Interestingly, astray mutation in the zebrafish affecting the Robo2 gene was found to result in altered behaviors of navigating retinal axons, resembling those we report here for spinal commissural axons defective for PlxnA1-SlitC signaling. In astray mutants, retinal growth cones coursing toward the midline and away after crossing are larger and less streamlined than WT ones, also abnormally deviating their trajectory and not correcting their errors as WT ones do. Analysis of Slit patterns indicated that these ligands flank the path, suggesting they act by channeling the growth of retinal axons in the ventral telencephalon (Hutson and Chien, 2002). In the mouse spinal cord, recrossing phenotypes have been observed when PlxnA1 and Slit1-3, but not Robo1/2 or Sema3B, are inactivated and we show here that it is manifested when PlxnA1 fails to properly mediate SlitC activity. This does not exclude that the Slit/Robo signaling also contributes to keep forward axon navigation. The lack of recrossing in context of Robo1/2 loss could be due to the specific temporal and spatial pattern of Robo1 receptor at the growth cone surface. According to our previous work (Pignata et al., 2019), growth cones navigating the first FP half express PlxnA1 but not yet Robo1, while in the second FP half, they express both. Robo2 was found to be sorted only during the post-crossing longitudinal navigation (Pignata et al., 2019). Thus, PlxnA1 and Robo loss cannot have the same outcome, whether or not both receptors have redundant functions. PlxnA1 deletion results in a situation where growth cones lack both Robo1 and PlxnA1 when they enter the FP and navigate the first FP half, whereas Robo deletion will be manifested later when growth cones navigate the second FP half and express PlxnA1. Moreover, recrossing is likely to only be the more drastic aberrant behavior. Interestingly in Robo1/2-/- embryos, cases of commissural axons aberrantly oriented within the FP were reported that could reflect alleviation of straight growth constrains (Long et al., 2004).
Overall, our study raises a guidance model of midline crossing that might represent a general mechanism for the navigation at choice points.
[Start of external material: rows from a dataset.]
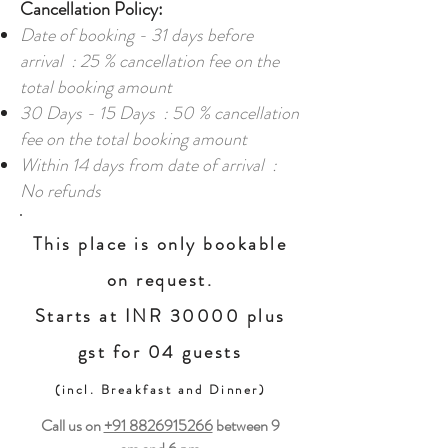
Cancellation Policy:
Date of booking - 31 days before
arrival : 25 % cancellation fee on the
total booking amount
30 Days - 15 Days : 50 % cancellation
fee on the total booking amount
Within 14 days from date of arrival :
No refunds
This place is only bookable
on request.
Starts at INR 30000 plus
gst for 04 guests
(incl. Breakfast and Dinner)
Call us on
+91 8826915266
between
9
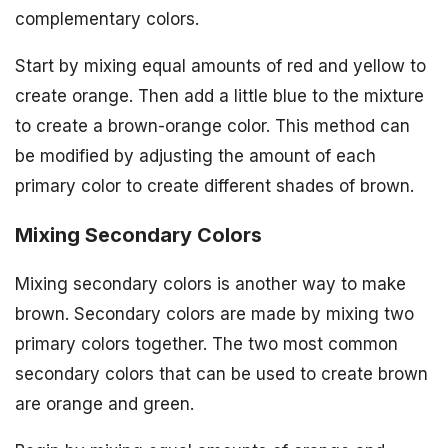
complementary colors.
Start by mixing equal amounts of red and yellow to
create orange. Then add a little blue to the mixture
to create a brown-orange color. This method can
be modified by adjusting the amount of each
primary color to create different shades of brown.
Mixing Secondary Colors
Mixing secondary colors is another way to make
brown. Secondary colors are made by mixing two
primary colors together. The two most common
secondary colors that can be used to create brown
are orange and green.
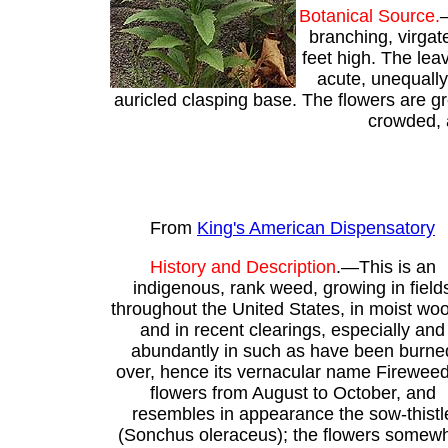
Botanical Source.
—
branching, virgat
feet high. The lea
acute, unequally
auricled clasping base. The flowers are gr
crowded, a
From
King's American Dispensatory
History and Description
.—This is an
indigenous, rank weed, growing in field
throughout the United States, in moist wo
and in recent clearings, especially and
abundantly in such as have been burne
over, hence its vernacular name Fireweed.
flowers from August to October, and
resembles in appearance the sow-thistl
(Sonchus oleraceus); the flowers somew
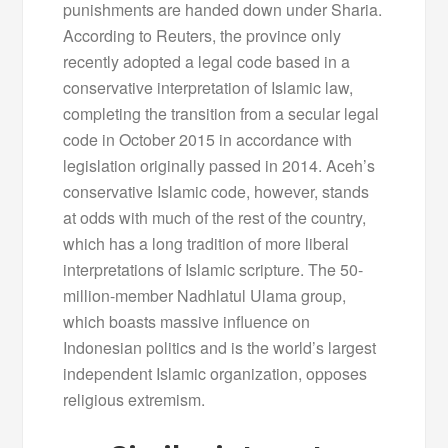
punishments are handed down under Sharia.
According to Reuters, the province only
recently adopted a legal code based in a
conservative interpretation of Islamic law,
completing the transition from a secular legal
code in October 2015 in accordance with
legislation originally passed in 2014. Aceh’s
conservative Islamic code, however, stands
at odds with much of the rest of the country,
which has a long tradition of more liberal
interpretations of Islamic scripture. The 50-
million-member Nadhlatul Ulama group,
which boasts massive influence on
Indonesian politics and is the world’s largest
independent Islamic organization, opposes
religious extremism.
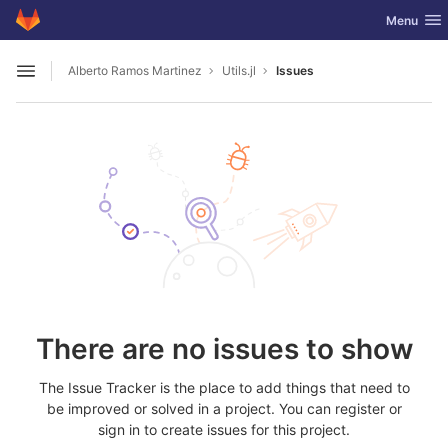
GitLab
Toggle nav
Menu
Skip to content
Alberto Ramos Martinez
Utils.jl
Issues
Open sidebar
There are no issues to show
The Issue Tracker is the place to add things that need to
be improved or solved in a project. You can register or
sign in to create issues for this project.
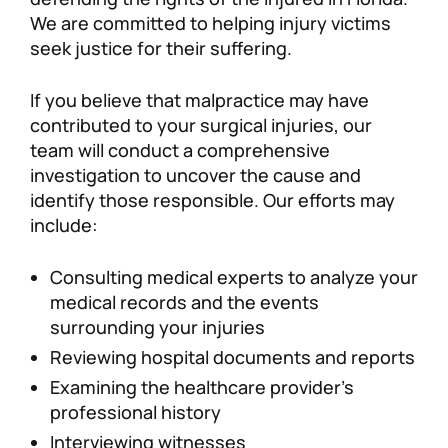
We are committed to helping injury victims
seek justice for their suffering.
If you believe that malpractice may have
contributed to your surgical injuries, our
team will conduct a comprehensive
investigation to uncover the cause and
identify those responsible. Our efforts may
include:
Consulting medical experts to analyze your
medical records and the events
surrounding your injuries
Reviewing hospital documents and reports
Examining the healthcare provider’s
professional history
Interviewing witnesses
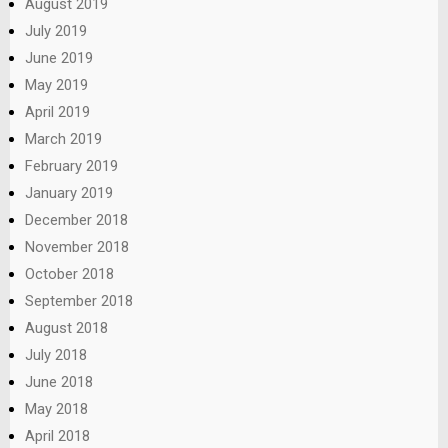
August 2019
July 2019
June 2019
May 2019
April 2019
March 2019
February 2019
January 2019
December 2018
November 2018
October 2018
September 2018
August 2018
July 2018
June 2018
May 2018
April 2018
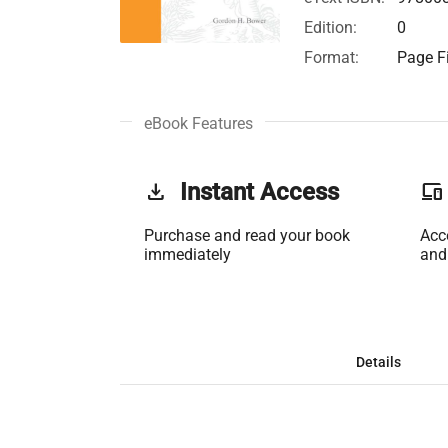
Edition:
0
Format:
Page Fi
eBook Features
get_app
Instant Access
phonelink
Purchase and read your book
Acc
immediately
and
Details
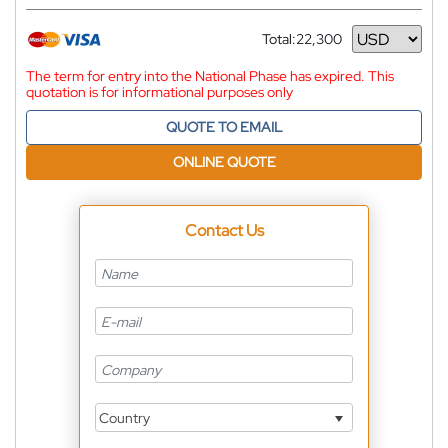
Total:
22,300
Currency
The term for entry into the National Phase has expired. This
quotation is for informational purposes only
QUOTE TO EMAIL
ONLINE QUOTE
Contact Us
Country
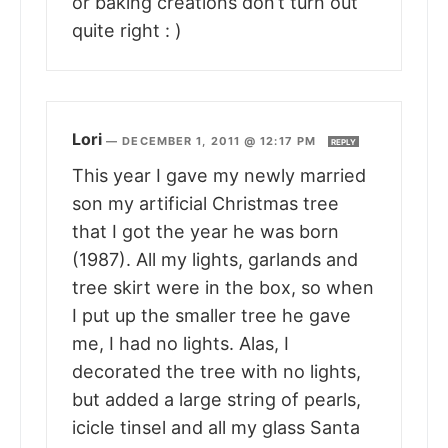
or baking creations don’t turn out
quite right : )
Lori
—
DECEMBER 1, 2011 @ 12:17 PM
REPLY
This year I gave my newly married
son my artificial Christmas tree
that I got the year he was born
(1987). All my lights, garlands and
tree skirt were in the box, so when
I put up the smaller tree he gave
me, I had no lights. Alas, I
decorated the tree with no lights,
but added a large string of pearls,
icicle tinsel and all my glass Santa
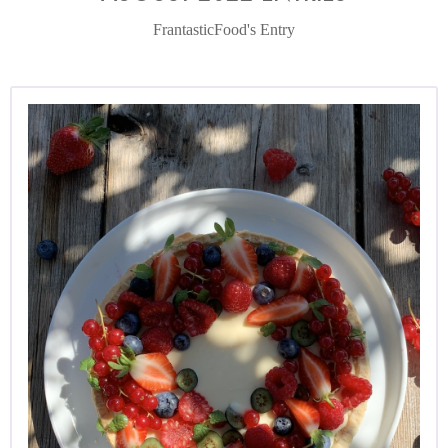
FrantasticFood's Entry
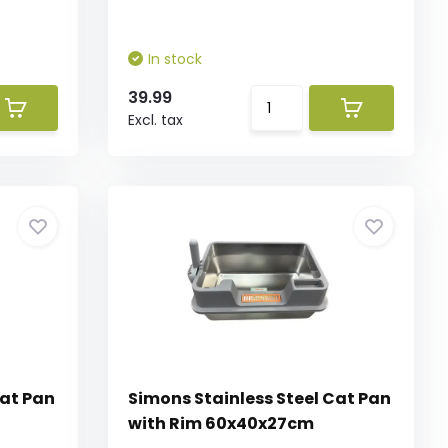
In stock
39.99
Excl. tax
Cat Pan
Simons Stainless Steel Cat Pan
with Rim 60x40x27cm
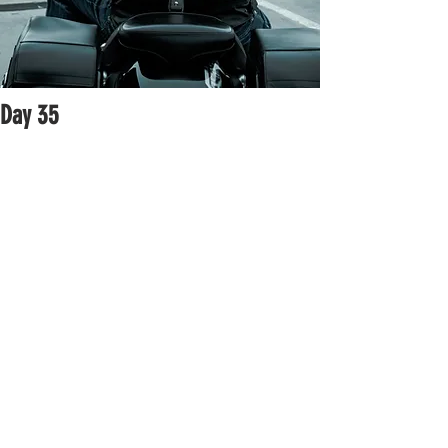
Day 35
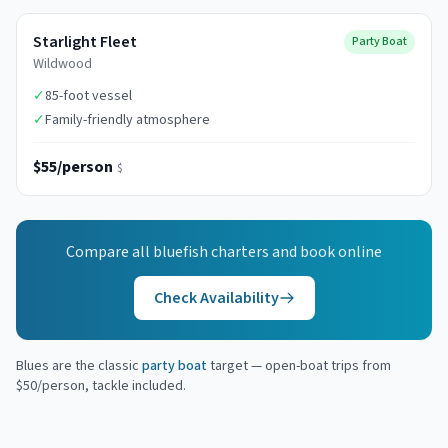
Starlight Fleet
Party Boat
Wildwood
✓
85-foot vessel
✓
Family-friendly atmosphere
$55/person
$
Compare all
bluefish
charters and book online
Check Availability
Blues are the classic
party boat
target — open-boat trips from
$50/person, tackle included.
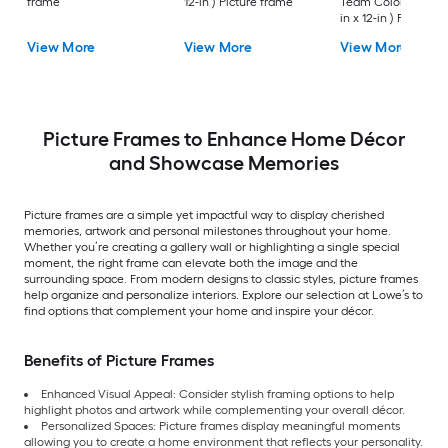
frame
12-in ) Picture frame
Team Colors Wood (
in x 12-in ) Picture
frame
View More
View More
View More
Picture Frames to Enhance Home Décor
and Showcase Memories
Picture frames are a simple yet impactful way to display cherished
memories, artwork and personal milestones throughout your home.
Whether you’re creating a gallery wall or highlighting a single special
moment, the right frame can elevate both the image and the
surrounding space. From modern designs to classic styles, picture frames
help organize and personalize interiors. Explore our selection at Lowe’s to
find options that complement your home and inspire your décor.
Benefits of Picture Frames
Enhanced Visual Appeal: Consider stylish framing options to help
highlight photos and artwork while complementing your overall décor.
Personalized Spaces: Picture frames display meaningful moments
allowing you to create a home environment that reflects your personality.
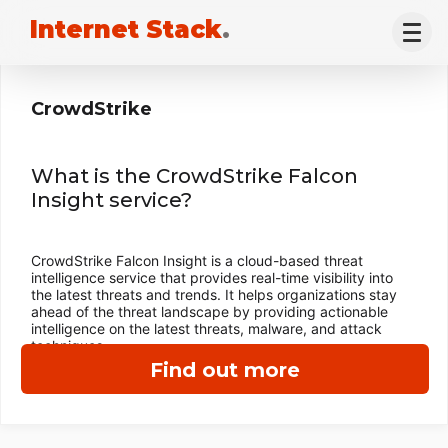
Internet Stack
.
CrowdStrike
What is the CrowdStrike Falcon
Insight service?
CrowdStrike Falcon Insight is a cloud-based threat
intelligence service that provides real-time visibility into
the latest threats and trends. It helps organizations stay
ahead of the threat landscape by providing actionable
intelligence on the latest threats, malware, and attack
techniques.
Find out more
Continuously limiting growth cone exploration through short-range signaling that maintains their trajectory straight can efficiently counteract coincident guidance cues destined for the next step, preventing them to induce premature directional changes until intermediate target navigation is completed.
Materials and methods
Generation of the PlxnA1Y1815F mouse line and genotyping
Request a detailed protocolThe PlxnA1Y1815F mouse line was generated by the Mouse Clinical Institute (Strasbourg, France). Mice were back-crossed to obtain PlxnA1Y1815F in a C57/BL6 background. Mice were hosted either in SPF (ALECS SPF, Lyon, France) or conventional (SCAR, Lyon, France) animal facility with ad libitum feeding. This study was covered by a Genetically Modified Organisms approval (number 561, French ministry for Research) and a local ethical comity (CECCAPP, Lyon). Genotyping was performed on dissected tails lysed in NaOH 1M solution for 25 min at 95°C and digested overnight with Proteinase K at 56°C with the following primers: 5′-CTT ATA GAT CTA GAC AGG CAG GGA GAC CAT-3′ and 5′-CGG TTG TCT TCT CGA GTA TCA CAC TCC TA-3′. The PCR kit used was FastStrat PCR Master (Roche, 04710436001). The amplification product from mutated allele has a 341 bp size and the one obtained from a wild-type allele is 262 bp. Genotyping of PlxnA1-/- was done as in Yoshida et al., 2006.
Molecular biology
Request a detailed protocolFL mouse pHluo-PlxnA1 was generated by introducing in Nter the coding sequence of the pHluo cloned from a vector encoding GABA A pHluo-GFP (Jacob et al., 2005). FL mouse pHluo-PlxnA1Y1815F was obtained by directed mutagenesis using the In-fusion HD Cloning Plus Kit (638909, Ozyme) with the following primers: 5′-AGG TAC TTT GCT GAC ATT GCC and 5′-GTC AGC AAA GTA CCT TTC AAC. The pH dependency of the fluorescence was validated as in Pignata et al., 2019.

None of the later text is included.